Since a general anaesthetic had been necessary to perform the CT scan it was decided that it would be best if Dolly did not regain consciousness and an overdose of an anaesthetic agent was administered to end her life.

The development of the cloning technology was an extension of Roslin Institute's interest in the application of transgenic technology to farm animals. Transgenic mice have been available since early 1980s produced by a very sophisticated method of genetic modification through a technology using embryonic stem cells.
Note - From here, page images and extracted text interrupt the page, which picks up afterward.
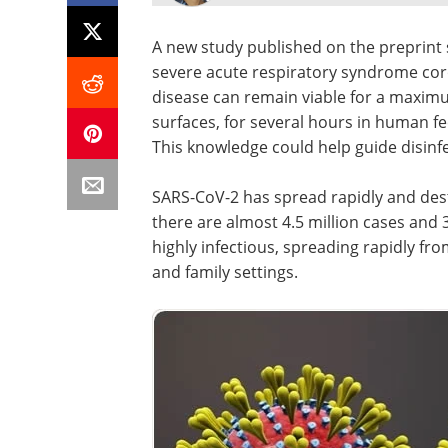
A new study published on the preprint
severe acute respiratory syndrome cor
disease can remain viable for a maxi
surfaces, for several hours in human f
This knowledge could help guide disinfe
SARS-CoV-2 has spread rapidly and dest
there are almost 4.5 million cases and 3
highly infectious, spreading rapidly fr
and family settings.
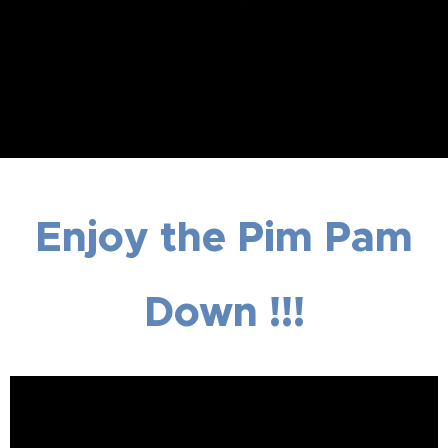
Enjoy the Pim Pam
Down !!!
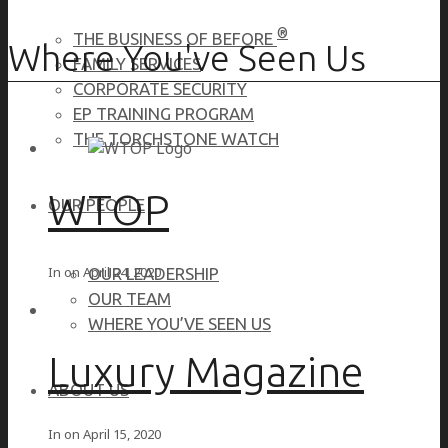
®
THE BUSINESS OF BEFORE
Where You've Seen Us
FAMILY SERVICES
CORPORATE SECURITY
EP TRAINING PROGRAM
THE TORCHSTONE WATCH
WTOP
OUR PEOPLE
In on
April 24, 2020
OUR LEADERSHIP
OUR TEAM
WHERE YOU’VE SEEN US
Luxury Magazine
ABOUT US
In on
April 15, 2020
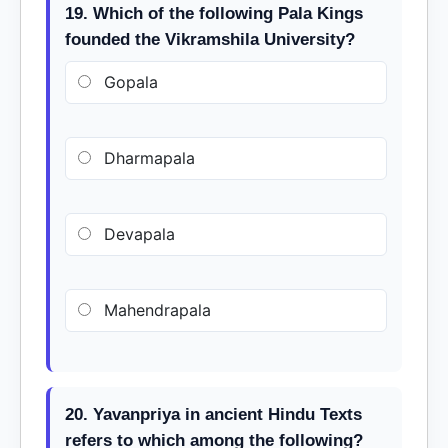
19. Which of the following Pala Kings
founded the Vikramshila University?
Gopala
Dharmapala
Devapala
Mahendrapala
20. Yavanpriya in ancient Hindu Texts
refers to which among the following?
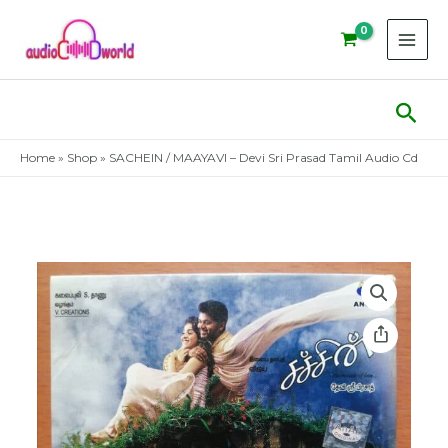
Skip
to
content
Sear
Home
»
Shop
»
SACHEIN / MAAYAVI – Devi Sri Prasad Tamil Audio Cd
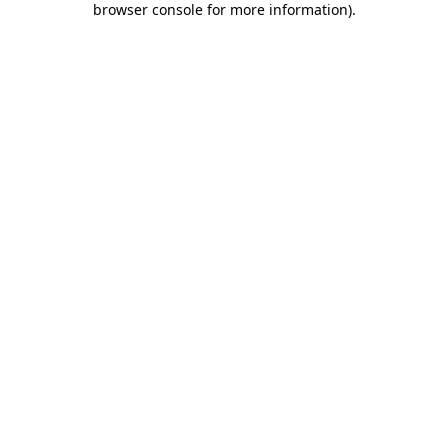
browser console for more information)
.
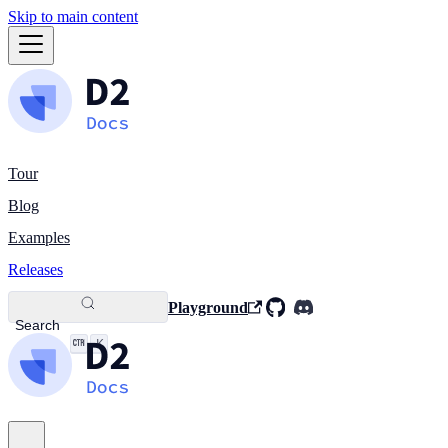
Skip to main content
Tour
Blog
Examples
Releases
Playground
Search
K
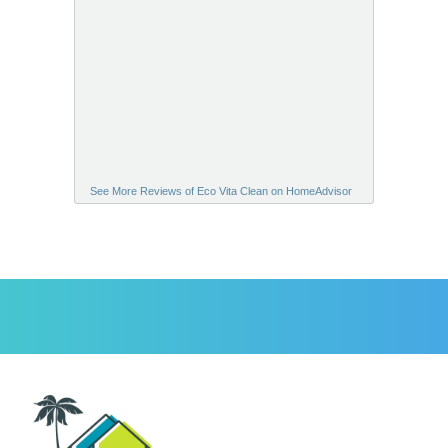
See More Reviews of Eco Vita Clean on HomeAdvisor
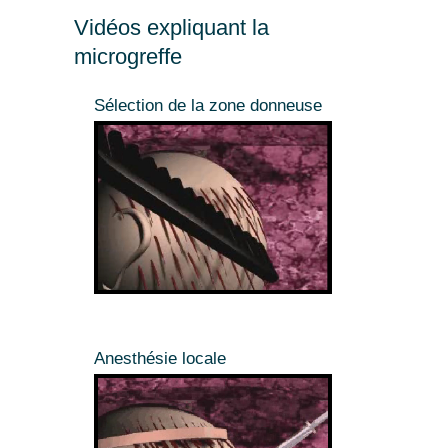
Vidéos expliquant la
microgreffe
Sélection de la zone donneuse
Anesthésie locale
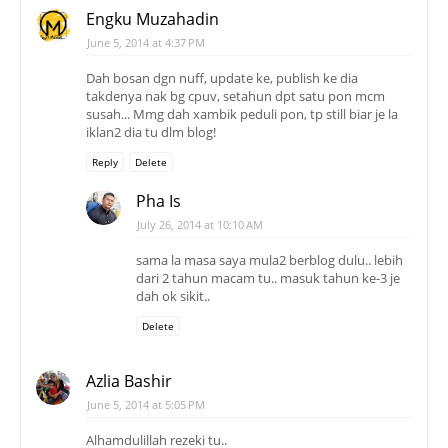
Engku Muzahadin
June 5, 2014 at 4:37 PM
Dah bosan dgn nuff, update ke, publish ke dia
takdenya nak bg cpuv, setahun dpt satu pon mcm
susah... Mmg dah xambik peduli pon, tp still biar je la
iklan2 dia tu dlm blog!
Reply
Delete
Pha Is
July 26, 2014 at 10:10 AM
sama la masa saya mula2 berblog dulu.. lebih
dari 2 tahun macam tu.. masuk tahun ke-3 je
dah ok sikit..
Delete
Azlia Bashir
June 5, 2014 at 5:05 PM
Alhamdulillah rezeki tu..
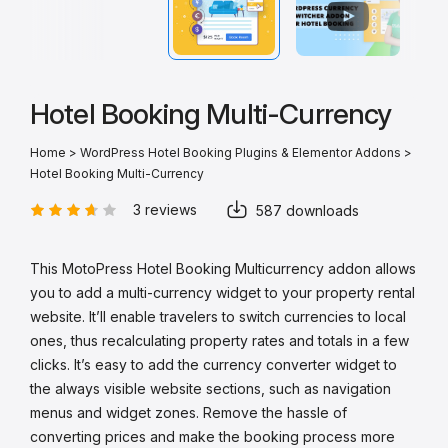
Hotel Booking Multi-Currency
Home
>
WordPress Hotel Booking Plugins & Elementor Addons
>
Hotel Booking Multi-Currency
3 reviews
587 downloads
This MotoPress Hotel Booking Multicurrency addon allows
you to add a multi-currency widget to your property rental
website. It’ll enable travelers to switch currencies to local
ones, thus recalculating property rates and totals in a few
clicks. It’s easy to add the currency converter widget to
the always visible website sections, such as navigation
menus and widget zones. Remove the hassle of
converting prices and make the booking process more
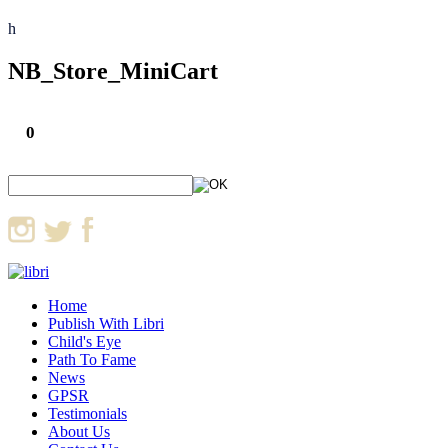
h
NB_Store_MiniCart
0
Home
Publish With Libri
Child's Eye
Path To Fame
News
GPSR
Testimonials
About Us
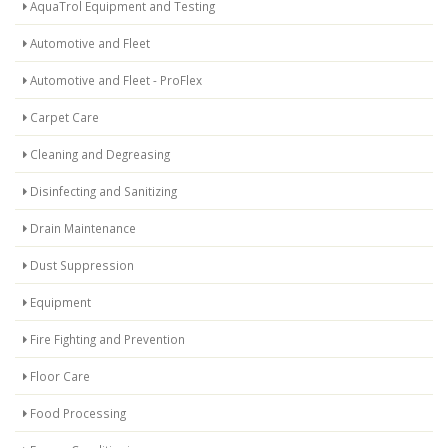
AquaTrol Equipment and Testing
Automotive and Fleet
Automotive and Fleet - ProFlex
Carpet Care
Cleaning and Degreasing
Disinfecting and Sanitizing
Drain Maintenance
Dust Suppression
Equipment
Fire Fighting and Prevention
Floor Care
Food Processing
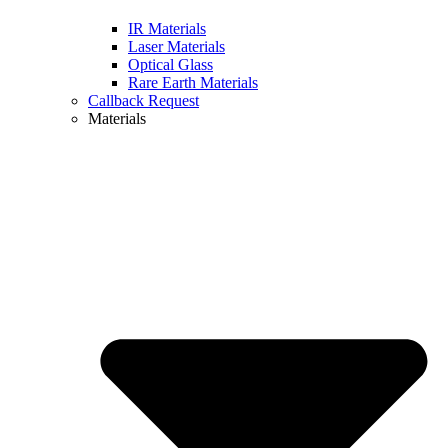
IR Materials
Laser Materials
Optical Glass
Rare Earth Materials
Callback Request
Materials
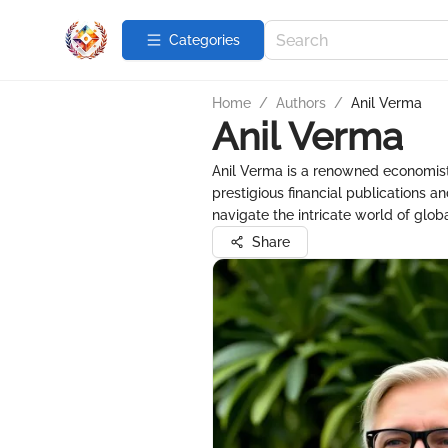
Categories
Home
/
Authors
/
Anil Verma
Anil Verma
Anil Verma is a renowned economist a
prestigious financial publications a
navigate the intricate world of glo
Share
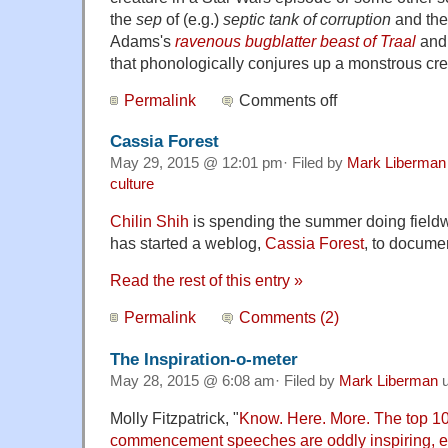
the
sep
of (e.g.)
septic tank of corruption
and th
Adams's
ravenous bugblatter beast of Traal
and 
that phonologically conjures up a monstrous cr
Permalink
Comments off
Cassia Forest
May 29, 2015 @ 12:01 pm· Filed by
Mark Liberman
culture
Chilin Shih
is spending the summer doing fieldw
has started a weblog,
Cassia Forest
, to documen
Read the rest of this entry »
Permalink
Comments (2)
The Inspiration-o-meter
May 28, 2015 @ 6:08 am· Filed by
Mark Liberman
u
Molly Fitzpatrick, "
Know. Here. More. The top 1
commencement speeches are oddly inspiring, ev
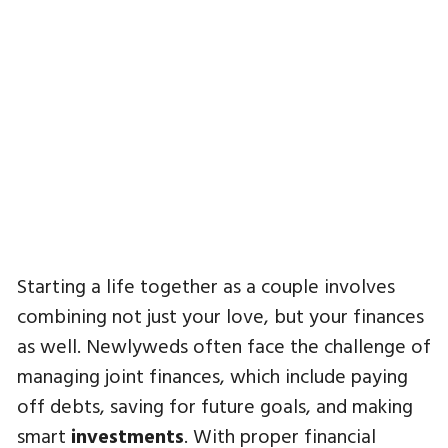
Starting a life together as a couple involves
combining not just your love, but your finances
as well. Newlyweds often face the challenge of
managing joint finances, which include paying
off debts, saving for future goals, and making
smart
investments
. With proper financial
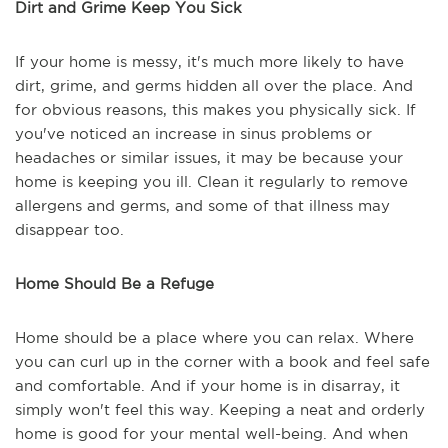
Dirt and Grime Keep You Sick
If your home is messy, it's much more likely to have
dirt, grime, and germs hidden all over the place. And
for obvious reasons, this makes you physically sick. If
you've noticed an increase in sinus problems or
headaches or similar issues, it may be because your
home is keeping you ill. Clean it regularly to remove
allergens and germs, and some of that illness may
disappear too.
Home Should Be a Refuge
Home should be a place where you can relax. Where
you can curl up in the corner with a book and feel safe
and comfortable. And if your home is in disarray, it
simply won't feel this way. Keeping a neat and orderly
home is good for your mental well-being. And when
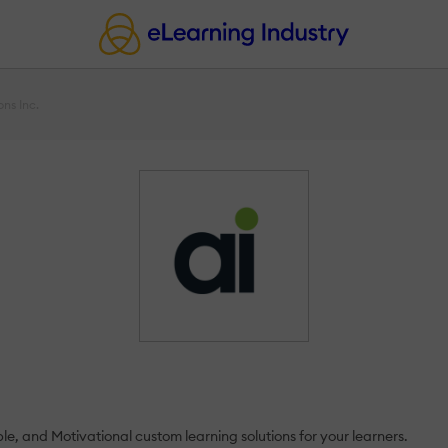
ons Inc.
e, and Motivational custom learning solutions for your learners.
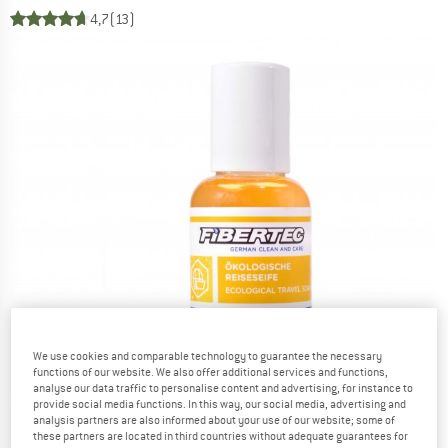
4,7
(13)
We use cookies and comparable technology to guarantee the necessary
functions of our website. We also offer additional services and functions,
analyse our data traffic to personalise content and advertising, for instance to
provide social media functions. In this way, our social media, advertising and
analysis partners are also informed about your use of our website; some of
these partners are located in third countries without adequate guarantees for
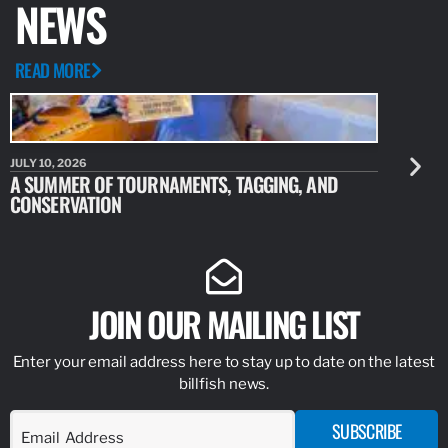
NEWS
READ MORE
JULY 10, 2026
JULY 10, 20
A SUMMER OF TOURNAMENTS, TAGGING, AND
NEW RESE
CONSERVATION
IDENTIFY
JOIN OUR MAILING LIST
Enter your email address here to stay up to date on the latest
billfish news.
SUBSCRIBE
Cells in culture can be genetically modified in very precise ways: removing genes, substituting one gene for another, introducing a single base pair change in the genetic code. Cloning was therefore a potential alternative way of achieving the same end.

Since the mid-1980s there has been a research interest in developing new uses for farm animals and one of the research ideas being pursued since the early days was the idea of producing human proteins in the milk of transgenic cattle or sheep. Those experiments used a very simple technique for genetic modification called pro-nuclear injection.

This involved introducing the DNA construct, the human gene coding for the protein of interest, into a recently fertilised egg and taking that early embryo to term. A very small proportion of animals produced in this way carried the gene and a proportion of this small proportion expressed the gene so that human protein was produced in the milk.

This was a very inefficient means of genetic modification. There was no control over where gene was inserted or indeed how many genes were inserted and it was only possible to add genes. As part of the developing interest in this area there was a need to improve the efficiency of genetic modification, to control gene expression more reliably and ensure it was expressed in particular tissues only.

The birth of Dolly overturned the assumption among scientists that the whole process of differentiation was irreversible. We all start life as a single cell, the fertilised egg. The cell divides and multiplies and by the time we are born, there are maybe 200 different cell types, each containing the same DNA, the same  30,000 or so genes, but each has differentiated into a particular role.

That role is determined by the proportion of active genes within the cell that determines whether the cell is for example a liver cell or a nerve cell. A presumption among cell biologists was that this was a one way process of progressive and permanent change.

What Dolly demonstrated was that it is possible to take a differentiated cell and essentially turn its clock back; to reactivate all its silent genes and make the cell behave as though it was a recently fertilised egg.

Dolly was also important because she captured the public imagination. A clone, a copy, has been a very discernible strand within science fiction. The idea that there might be an exact copy of oneself somewhere in the world is a theme that has been pursued in science fiction and the prospect that it might be possible to clone a human being excited a lot of speculation and interest.

The likelihood is that the longer lasting benefit will be in the change in perception about biology. Our understanding now is that the cells in our bodies are a lot more plastic than we previously thought and it may be that as we understand more about repair processes, for various organs and tissues, we might find that this understanding informs research that is able to augment the body's normal repair mechanisms.

It may well prove to be an important factor in stem cell research and allow the derivation of stem cells from tissues other than early human embryos. This would alleviate the reservations that many people have about the use of human embryos for research or therapeutic purposes.